Colloquium Event

Video From Applied Physics/Physics Colloquium: Mark Schnitzer - "Large-scale optical imaging studies of neural coding and computation in the neocortex"

Date
Tue May 24th 2022, 3:30pm
Event Sponsor
Applied Physics/Physics Colloquium
Department of Physics
Location
Hewlett Teaching Center370 Jane Stanford Way, Stanford, CA 94305200

For recordings of past colloquia, click on the colloquium title on the AP/Physics colloquium page for recent colloquia or on the archive page for earlier colloquia. 

 

Stanford University 

APPLIED PHYSICS/PHYSICS COLLOQUIUM

Tuesday, May 24, 2022 3:30 p.m. on campus in Hewlett Teaching Center, Rm. 200 

Refreshments served in Varian lobby at 4:45 p.m. 

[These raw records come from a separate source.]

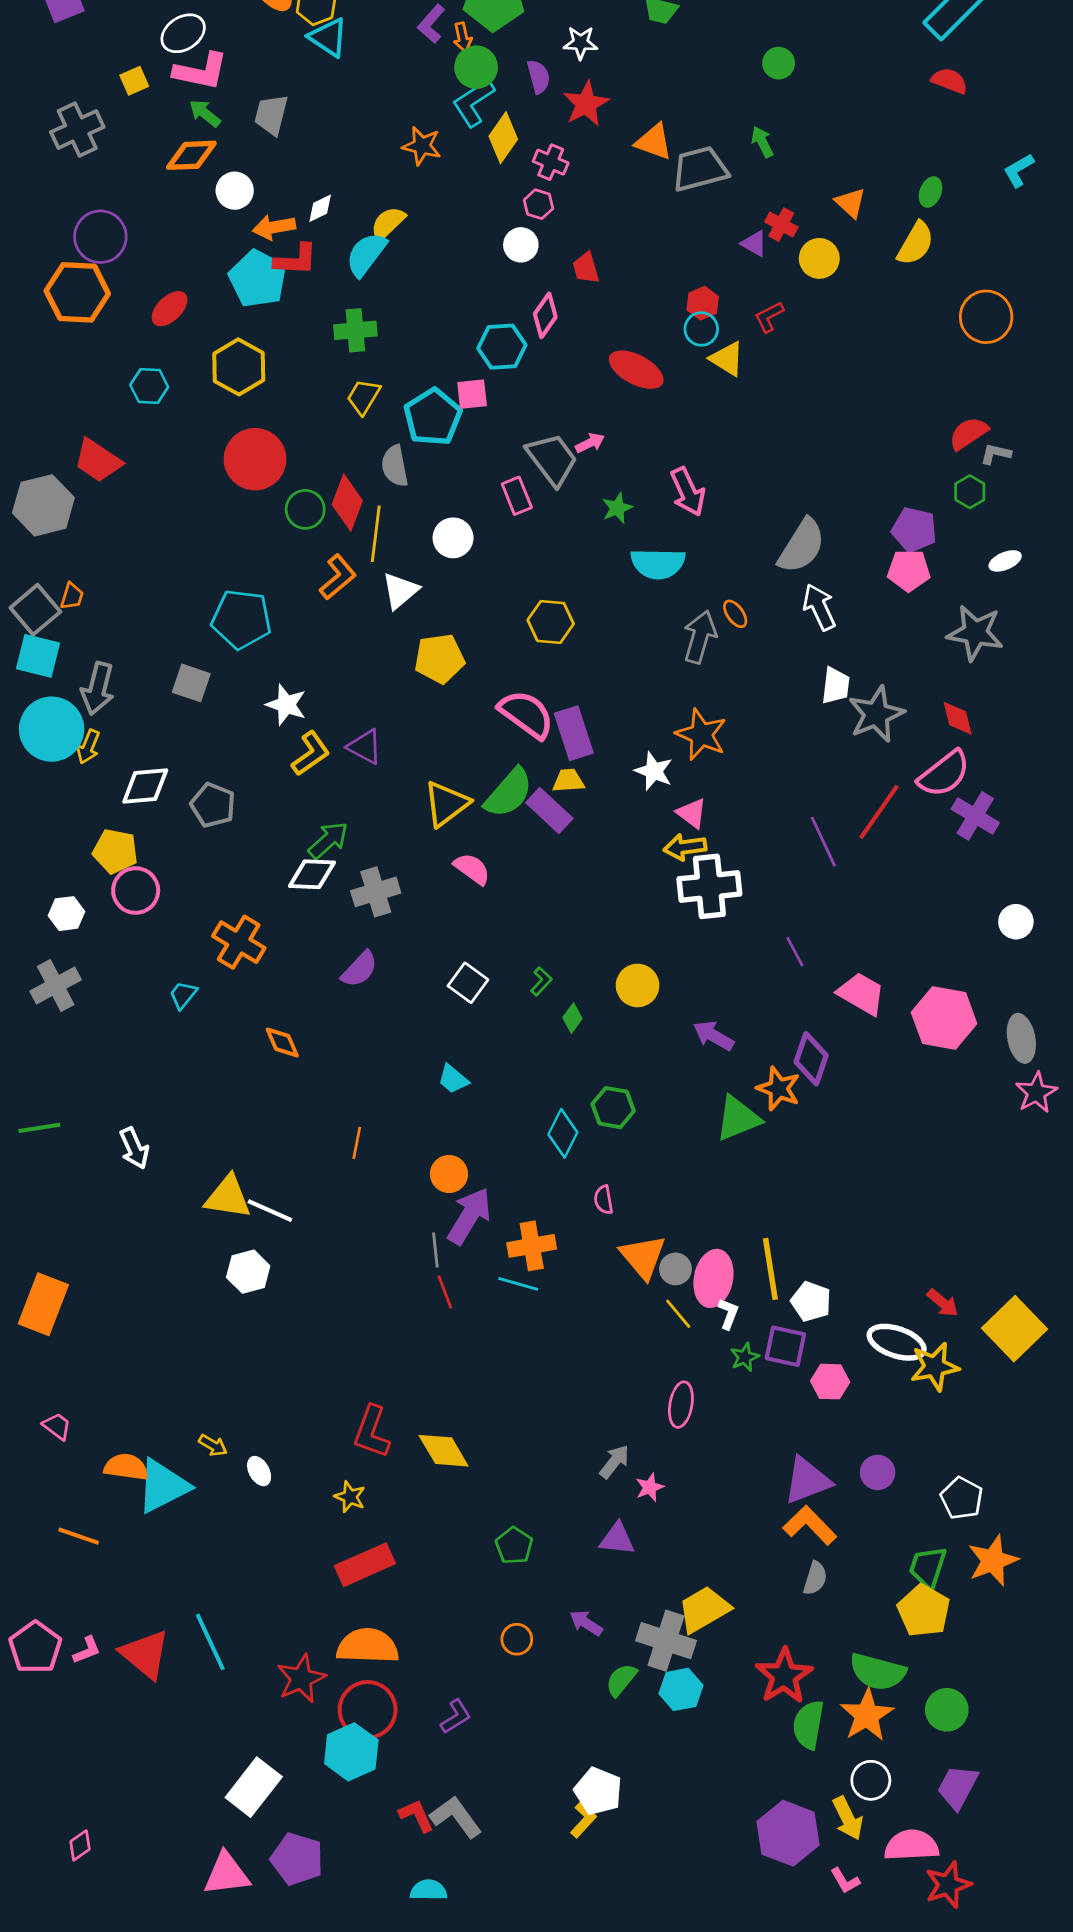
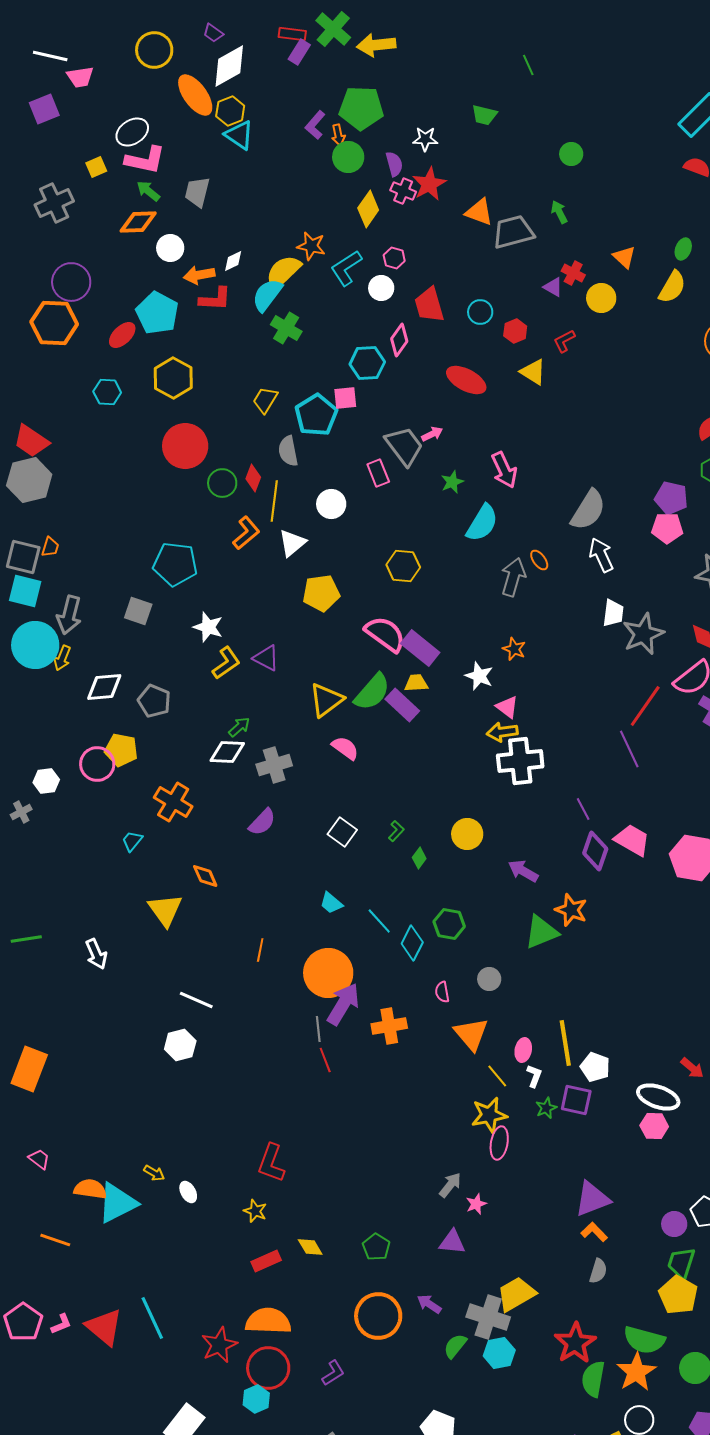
cyan L-shape: (473, 102) -> (346, 268), moved
orange star: (422, 146) -> (311, 246), moved
pink cross: (551, 162) -> (403, 191), moved
yellow semicircle: (388, 223) -> (283, 272), size x1.4
red trapezoid: (586, 268) -> (429, 305), size x1.5
cyan pentagon: (258, 279) -> (157, 313), moved
cyan circle: (701, 329) -> (480, 312), moved
green cross: (355, 330) -> (286, 328), moved, turned 36
red trapezoid: (98, 461) -> (31, 441), moved
red diamond: (347, 503) -> (253, 478), size x0.7
cyan semicircle: (658, 564) -> (482, 523), turned -60
gray square: (35, 610) -> (23, 557), turned -36
purple rectangle: (574, 733) -> (420, 648), turned -33
orange star: (701, 735) -> (514, 649), size x0.6
green arrow: (328, 840) -> (239, 727), size x0.7
purple line: (823, 842) -> (629, 749), moved
yellow pentagon: (115, 851) -> (121, 750), moved
gray cross: (56, 985) -> (21, 812), moved, size x0.6
purple diamond: (811, 1059) -> (595, 851), moved
orange circle: (449, 1174) -> (328, 973), size x1.8
yellow triangle: (228, 1197) -> (165, 910), moved, turned 45
gray circle: (675, 1269) -> (489, 979), moved
pink ellipse: (713, 1278) -> (523, 1050), size x0.6
cyan line: (518, 1284) -> (379, 921), moved, turned 32
yellow star: (935, 1367) -> (489, 1115), moved
pink hexagon: (830, 1382) -> (654, 1126), moved
yellow diamond: (444, 1451) -> (310, 1247), moved, size x0.7
purple circle: (878, 1472) -> (674, 1224), moved
orange L-shape: (810, 1525) -> (594, 1232), size x0.7
red rectangle: (365, 1565) -> (266, 1261), size x0.7
orange circle: (517, 1639) -> (378, 1316), size x2.0
cyan hexagon: (351, 1752) -> (256, 1399), size x0.7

Face coverings required in classrooms 

 

Zoom link:    https://stanford.zoom.us/j/96200437797

 

Password: email skannan2 [at] stanford.edu (skannan2[at]stanford[dot]edu) for password.

 

Mark Schnitzer 

Stanford University 

 

"Large-scale optical imaging studies of neural coding and computation in the neocortex" 

 

Optical techniques have become central to research at the forefront of brain science and are still rapidly increasing in their breadth and importance to the field. For instance, the United States Brain Research through Advancing Innovative Neurotechnologies (BRAIN) Initiative has as one of its priorities the aim of fostering continued innovation in this domain. I will present recent advances in optical brain imaging, which have allowed the visualization of large-scale neural coding in behaving animals as well as optical readouts of neuronal voltage oscillations. I will then describe how optical brain imaging has provided key insights into a fundamental problem first highlighted by John von Neumann, that of explaining how the brain achieves high-fidelity coding and computation despite the highly stochastic dynamics of individual neurons. Imaging studies at Stanford of the mouse visual cortex have revealed that dynamical fluctuations are correlated across large populations of individual neurons and across time-scales from seconds to days, enabling signal decoding schemes that use the statistical structure of this correlated variability to improve the reliability of signal transmission. Moreover, in mice performing a visual discrimination task, the neocortex encodes visual data and the mouse's task responses in orthogonal, non-interfering communication streams. Overall, by providing experimental access to the dynamics of thousands of neurons in behaving animals, optical techniques are uncovering the brain's basic computational principles.